The line item has been listed in the draft capital improvement plan as $300,000 per year for the next two fiscal years and $200,000 the following year, but exact costs won’t be known until bids come in.

Rodgers said during the workshop it is anticipated the cost of a software vendor the county is considering could exceed $1 million over a three-year span.

The upgrade is the top priority in the $1 million capital plan, which is for projects and county needs that exceed $50,000. The software serves departments of finance, human resources and purchasing, offices of the commissioner of the revenue and treasurer and the Amherst County Public Schools division.

The treasurer’s office maintains all bank accounts affiliated with the county, school system and Amherst County Service Authority. Rodgers said it’s crucial the new software is compatible with all the stakeholders using it.

Amherst County Public Schools Superintendent Rob Arnold attended the session and took questions from supervisors about the division possibly sharing in the costs. Arnold said if the division pays toward software its preferred route is to acquire a more school-friendly brand, adding school officials also would work with the county as it comes to decide which route it will take.

“We’re kind of in a holding pattern waiting on that decision ...” Arnold said.

A recently formed committee of stakeholders is evaluating the best possible fit to meet the county’s needs across various departments.

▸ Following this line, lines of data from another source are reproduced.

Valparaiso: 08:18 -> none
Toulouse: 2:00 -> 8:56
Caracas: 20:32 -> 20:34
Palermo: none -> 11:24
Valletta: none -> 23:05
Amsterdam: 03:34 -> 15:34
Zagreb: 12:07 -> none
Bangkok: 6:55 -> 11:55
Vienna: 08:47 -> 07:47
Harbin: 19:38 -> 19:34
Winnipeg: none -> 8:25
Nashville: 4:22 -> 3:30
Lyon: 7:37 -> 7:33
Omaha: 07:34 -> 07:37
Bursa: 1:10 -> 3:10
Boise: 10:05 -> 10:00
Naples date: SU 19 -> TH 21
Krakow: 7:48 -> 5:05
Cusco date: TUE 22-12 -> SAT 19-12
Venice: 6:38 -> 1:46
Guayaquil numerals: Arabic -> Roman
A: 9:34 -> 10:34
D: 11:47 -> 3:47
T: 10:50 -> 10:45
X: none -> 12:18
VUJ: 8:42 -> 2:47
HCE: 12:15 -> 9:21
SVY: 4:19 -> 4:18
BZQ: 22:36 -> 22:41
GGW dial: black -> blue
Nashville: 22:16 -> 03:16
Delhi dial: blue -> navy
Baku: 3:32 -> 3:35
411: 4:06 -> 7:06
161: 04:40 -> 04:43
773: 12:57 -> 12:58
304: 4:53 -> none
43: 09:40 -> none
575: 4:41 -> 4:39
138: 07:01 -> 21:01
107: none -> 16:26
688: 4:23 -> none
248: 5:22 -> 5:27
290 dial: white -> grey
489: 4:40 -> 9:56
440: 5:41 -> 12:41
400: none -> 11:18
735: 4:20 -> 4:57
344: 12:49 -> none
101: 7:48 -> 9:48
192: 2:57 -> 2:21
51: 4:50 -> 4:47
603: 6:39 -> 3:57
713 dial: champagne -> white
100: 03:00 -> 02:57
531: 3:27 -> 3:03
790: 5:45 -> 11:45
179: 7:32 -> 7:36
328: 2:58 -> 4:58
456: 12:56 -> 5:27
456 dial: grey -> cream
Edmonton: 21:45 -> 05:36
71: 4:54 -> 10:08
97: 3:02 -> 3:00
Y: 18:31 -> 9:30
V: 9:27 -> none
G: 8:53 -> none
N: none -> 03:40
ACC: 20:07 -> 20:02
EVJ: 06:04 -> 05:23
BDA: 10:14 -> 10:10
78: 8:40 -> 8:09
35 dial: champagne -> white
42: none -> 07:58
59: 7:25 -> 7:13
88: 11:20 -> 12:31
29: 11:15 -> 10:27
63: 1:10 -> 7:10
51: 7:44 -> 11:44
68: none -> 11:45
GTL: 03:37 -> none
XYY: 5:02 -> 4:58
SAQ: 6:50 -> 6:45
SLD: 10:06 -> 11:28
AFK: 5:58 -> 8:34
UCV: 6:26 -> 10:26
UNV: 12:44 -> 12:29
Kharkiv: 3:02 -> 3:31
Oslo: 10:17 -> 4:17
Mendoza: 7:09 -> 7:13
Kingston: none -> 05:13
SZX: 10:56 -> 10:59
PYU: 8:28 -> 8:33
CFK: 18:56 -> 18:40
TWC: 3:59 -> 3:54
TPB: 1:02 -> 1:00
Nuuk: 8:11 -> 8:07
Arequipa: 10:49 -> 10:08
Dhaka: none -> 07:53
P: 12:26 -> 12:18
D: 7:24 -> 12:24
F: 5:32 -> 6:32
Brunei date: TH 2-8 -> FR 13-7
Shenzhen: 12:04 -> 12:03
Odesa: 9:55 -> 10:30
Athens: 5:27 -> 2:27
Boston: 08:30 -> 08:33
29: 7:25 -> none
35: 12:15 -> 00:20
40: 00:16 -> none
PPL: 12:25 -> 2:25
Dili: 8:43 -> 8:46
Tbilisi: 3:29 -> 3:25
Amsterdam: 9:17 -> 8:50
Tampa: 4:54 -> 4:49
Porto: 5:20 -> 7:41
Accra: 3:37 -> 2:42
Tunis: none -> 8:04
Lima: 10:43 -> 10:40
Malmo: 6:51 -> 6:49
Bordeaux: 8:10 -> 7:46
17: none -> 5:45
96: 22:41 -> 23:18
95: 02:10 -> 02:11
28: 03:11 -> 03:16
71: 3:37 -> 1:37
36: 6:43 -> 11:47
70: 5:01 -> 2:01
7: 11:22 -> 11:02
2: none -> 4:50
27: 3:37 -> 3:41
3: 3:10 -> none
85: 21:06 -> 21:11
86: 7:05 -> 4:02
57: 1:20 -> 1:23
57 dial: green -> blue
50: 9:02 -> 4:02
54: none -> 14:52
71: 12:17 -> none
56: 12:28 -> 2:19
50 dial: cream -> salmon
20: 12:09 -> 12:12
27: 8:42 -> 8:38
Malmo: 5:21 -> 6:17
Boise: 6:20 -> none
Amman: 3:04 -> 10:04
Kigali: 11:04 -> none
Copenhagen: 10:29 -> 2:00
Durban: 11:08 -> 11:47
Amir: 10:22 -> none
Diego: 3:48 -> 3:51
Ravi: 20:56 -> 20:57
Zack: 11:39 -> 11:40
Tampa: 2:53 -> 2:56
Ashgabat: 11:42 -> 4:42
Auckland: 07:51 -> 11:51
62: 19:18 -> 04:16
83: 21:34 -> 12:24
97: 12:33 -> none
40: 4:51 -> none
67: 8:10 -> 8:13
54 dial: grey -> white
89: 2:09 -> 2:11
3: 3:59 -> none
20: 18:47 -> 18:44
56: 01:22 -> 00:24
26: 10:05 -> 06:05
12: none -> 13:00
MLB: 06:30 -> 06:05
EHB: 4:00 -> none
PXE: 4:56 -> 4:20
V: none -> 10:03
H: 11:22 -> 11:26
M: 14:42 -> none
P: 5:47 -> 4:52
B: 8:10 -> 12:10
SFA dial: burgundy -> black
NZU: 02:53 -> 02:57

“It’s trying to find that solution that works the best for all the entities together,” said Jackie Viar, the county’s director of information technology. “That’s the software committee’s goal.”

Supervisors heavily discussed the software upgrade last year but held off, citing a litany of other pressing needs. Supervisor Jimmy Ayers said during last year’s budget discussions the board needed to focus on county employees’ compensation and retention. The current budget was balanced on cost savings from a switch in health insurance providers, which drew public opposition from some county employees and officers.

The current software is four generations behind where other systems currently are, Stacey Wilkes, director of finance, has said. Wilkes noted the investment the county is preparing for is likely for 30-year period.

Chairwoman Claudia Tucker said the county’s most recent audit showed the software overhaul is needed.

Rodgers said it is expected to take three years to convert the data and the upgrade is anticipated as the top line item in the CIP plan for the next three years. The request for proposals for bids is expected to begin in May, according to Wilkes.

It is hopeful the new software purchase will include the school system, Rodgers said.

“It’s our goal that we’ll all work off the same software,” he said. “If that can’t be achieved or afforded, then all the software we do end up with must communicate fully with each other.”